A common pattern is to execute a shell script as the container entry point to group together multiple operations within the container.
If you are writing such a script, we recommended that you include the
set -e
command at the top of the script so that failed commands in the script
terminate the script and propagate the failure to the Airflow task instance.
Pod timeouts
The default timeout for KubernetesPodOperator is 120 seconds, which
can result in timeouts occurring before larger images download. You can
increase the timeout by altering the startup_timeout_seconds
parameter when
you create the KubernetesPodOperator.
When a Pod times out, the task specific log is available in the Airflow UI. For example:
Executing <Task(KubernetesPodOperator): ex-all-configs> on 2018-07-23 19:06:58.133811
Running: ['bash', '-c', u'airflow run kubernetes-pod-example ex-all-configs 2018-07-23T19:06:58.133811 --job_id 726 --raw -sd DAGS_FOLDER/kubernetes_pod_operator_sample.py']
Event: pod-name-9a8e9d06 had an event of type Pending
...
...
Event: pod-name-9a8e9d06 had an event of type Pending
Traceback (most recent call last):
File "/usr/local/bin/airflow", line 27, in <module>
args.func(args)
File "/usr/local/lib/python2.7/site-packages/airflow/bin/cli.py", line 392, in run
pool=args.pool,
File "/usr/local/lib/python2.7/site-packages/airflow/utils/db.py", line 50, in wrapper
result = func(*args, **kwargs)
File "/usr/local/lib/python2.7/site-packages/airflow/models.py", line 1492, in _run_raw_task
result = task_copy.execute(context=context)

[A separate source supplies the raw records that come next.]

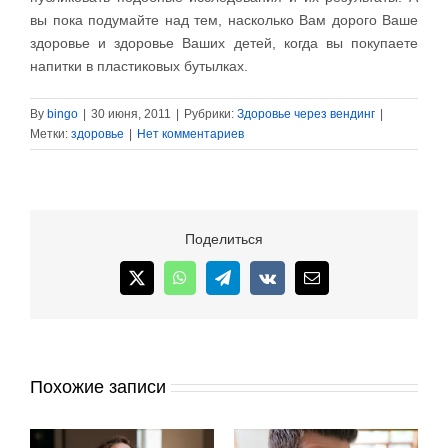
вы пока подумайте над тем, насколько Вам дорого Ваше
здоровье и здоровье Ваших детей, когда вы покупаете
напитки в пластиковых бутылках.
By
bingo
|
30 июня, 2011
|
Рубрики:
Здоровье через вендинг
|
Метки:
здоровье
|
Нет комментариев
Поделиться
X
WhatsApp
Telegram
Vk
Email
Похожие записи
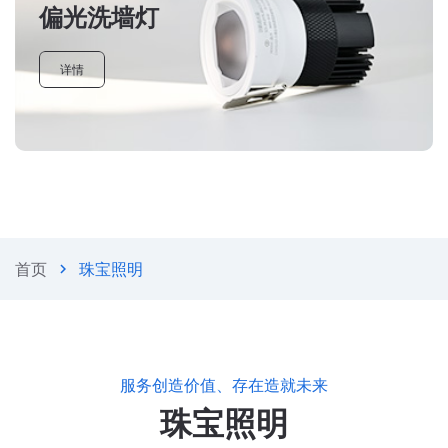
偏光洗墙灯
详情
首页
珠宝照明
chevron_right
服务创造价值、存在造就未来
珠宝照明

File "/usr/local/lib/python2.7/site-packages/airflow/contrib/operators/kubernetes_pod_operator.py", line 123, in execute
raise AirflowException('Pod Launching failed: {error}'.format(error=ex))
airflow.exceptions.AirflowException: Pod Launching failed: Pod took too long to start
Pod Timeouts can also occur when the Cloud Composer Service Account lacks the necessary IAM permissions to perform the task at hand. To verify this, look at Pod-level errors using the GKE Dashboards to look at the logs for your particular Workload, or use Cloud Logging.
Failed to establish a new connection
Auto-upgrade is enabled by default in GKE clusters. If a node pool is in a cluster that is upgrading, you might see the following error:
<Task(KubernetesPodOperator): gke-upgrade> Failed to establish a new
connection: [Errno 111] Connection refused
To check if your cluster is upgrading, in Google Cloud console, go to the Kubernetes clusters page and look for the loading icon next to your environment's cluster name.